EXERCISE DESCRIPTION:
Please state the number of lines in the records below that contain the string "Cancel", and nothing further.

DATASET RECORDS:
BEGIN
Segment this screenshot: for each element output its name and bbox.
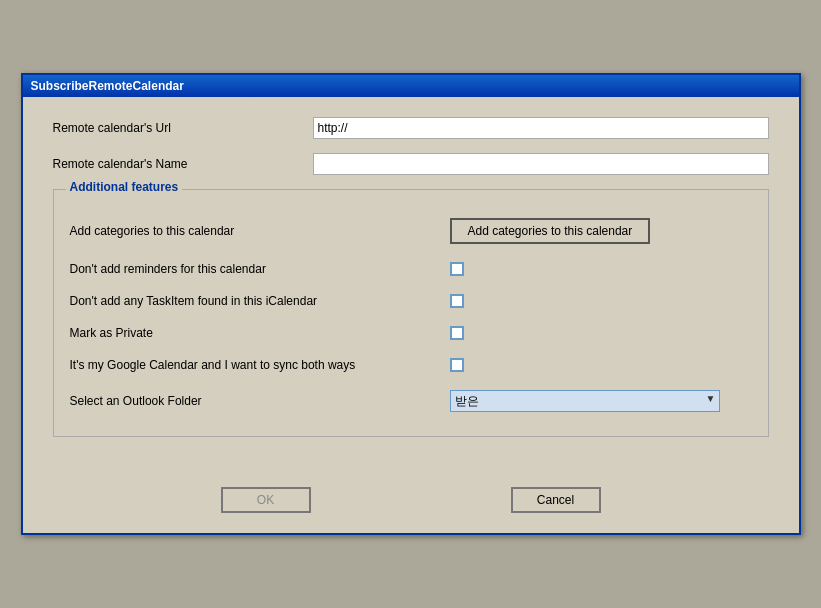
mark-private-control: [450, 326, 752, 340]
mark-private-checkbox[interactable]: [450, 326, 464, 340]
no-reminders-label: Don't add reminders for this calendar: [70, 262, 450, 276]
additional-section: Additional features Add categories to th…: [53, 189, 769, 437]
google-sync-control: [450, 358, 752, 372]
name-input[interactable]: [313, 153, 769, 175]
feature-row-google-sync: It's my Google Calendar and I want to sy…: [70, 350, 752, 380]
name-label: Remote calendar's Name: [53, 157, 313, 171]
outlook-folder-control: 받은: [450, 390, 752, 412]
google-sync-label: It's my Google Calendar and I want to sy…: [70, 358, 450, 372]
outlook-folder-select[interactable]: 받은: [450, 390, 720, 412]
no-taskitem-control: [450, 294, 752, 308]
window-title: SubscribeRemoteCalendar: [31, 79, 184, 93]
ok-button[interactable]: OK: [221, 487, 311, 513]
google-sync-checkbox[interactable]: [450, 358, 464, 372]
main-window: SubscribeRemoteCalendar Remote calendar'…: [21, 73, 801, 535]
feature-row-no-reminders: Don't add reminders for this calendar: [70, 254, 752, 284]
url-row: Remote calendar's Url: [53, 117, 769, 139]
add-categories-control: Add categories to this calendar: [450, 218, 752, 244]
footer: OK Cancel: [23, 477, 799, 533]
title-bar: SubscribeRemoteCalendar: [23, 75, 799, 97]
feature-row-add-categories: Add categories to this calendar Add cate…: [70, 210, 752, 252]
feature-row-mark-private: Mark as Private: [70, 318, 752, 348]
feature-row-outlook-folder: Select an Outlook Folder 받은: [70, 382, 752, 420]
name-row: Remote calendar's Name: [53, 153, 769, 175]
no-reminders-checkbox[interactable]: [450, 262, 464, 276]
url-label: Remote calendar's Url: [53, 121, 313, 135]
feature-row-no-taskitem: Don't add any TaskItem found in this iCa…: [70, 286, 752, 316]
no-taskitem-label: Don't add any TaskItem found in this iCa…: [70, 294, 450, 308]
outlook-folder-select-wrapper: 받은: [450, 390, 720, 412]
add-categories-label: Add categories to this calendar: [70, 224, 450, 238]
cancel-button[interactable]: Cancel: [511, 487, 601, 513]
url-input[interactable]: [313, 117, 769, 139]
section-title: Additional features: [66, 180, 183, 194]
no-reminders-control: [450, 262, 752, 276]
outlook-folder-label: Select an Outlook Folder: [70, 394, 450, 408]
add-categories-button[interactable]: Add categories to this calendar: [450, 218, 651, 244]
mark-private-label: Mark as Private: [70, 326, 450, 340]
form-content: Remote calendar's Url Remote calendar's …: [23, 97, 799, 477]
no-taskitem-checkbox[interactable]: [450, 294, 464, 308]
END
WORKED SOLUTION:
2